A free market could deliver those services cheaper and more efficiently, and we'd all be better off.

I don't believe it would, either more cheaply or efficiently. What happens to the people who can't afford all the services I mentioned above?

No, I don't believe it would either.

I could cite a thousand reasons why - but I'll just mention School meals in the UK.

"If there was ever a ‘golden age’ of school meals, it began with the 1944 Education Act, which made it compulsory for local authorities to provide school meals, free of charge to poorer children and at no more than the cost of the raw ingredients to the rest. The aim, as declared in a government circular in 1955, was a lunch ‘suitable in all respects as the main meal of the day’. Free school milk was also provided from 1946 to all schoolchildren."

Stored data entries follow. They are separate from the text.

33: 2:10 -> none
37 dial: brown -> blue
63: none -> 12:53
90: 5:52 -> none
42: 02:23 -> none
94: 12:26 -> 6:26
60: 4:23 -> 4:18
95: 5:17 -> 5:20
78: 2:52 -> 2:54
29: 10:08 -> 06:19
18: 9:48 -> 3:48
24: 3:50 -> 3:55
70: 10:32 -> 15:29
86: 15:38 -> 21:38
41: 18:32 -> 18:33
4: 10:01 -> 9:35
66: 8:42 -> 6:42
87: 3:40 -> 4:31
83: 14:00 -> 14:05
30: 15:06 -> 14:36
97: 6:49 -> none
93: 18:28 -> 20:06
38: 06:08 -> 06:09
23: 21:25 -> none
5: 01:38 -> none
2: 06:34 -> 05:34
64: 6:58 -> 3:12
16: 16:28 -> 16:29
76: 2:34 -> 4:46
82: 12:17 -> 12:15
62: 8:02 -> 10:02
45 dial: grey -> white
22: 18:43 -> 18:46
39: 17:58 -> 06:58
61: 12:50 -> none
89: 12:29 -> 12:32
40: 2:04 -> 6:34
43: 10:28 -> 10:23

Certainly, when I was growing up in the seventies, I have to say that the school meals were superb - provided and subsidised by the Local Education Authority (ultimately by the taxpayer of course) - and if you played for the school sports teams (football in my case) you got to drink as much milk as you could manage after a match  Cheesy

"In 1980, Margaret Thatcher - now prime minister - started to run down the school-meals service. Nutritional standards were scrapped and local authorities were now only obliged to provide meals to poorer children. Free school milk was abolished altogether. Competitive tendering meant that many school meals were ‘contracted out’ from local authorities to private contractors and the number of children eligible for free meals was further reduced by the Social Security Act 1986."

Thatcher, it should be noted, was a big fan of Hayek apparently (though I couldn't say wether the respect was mutual or not)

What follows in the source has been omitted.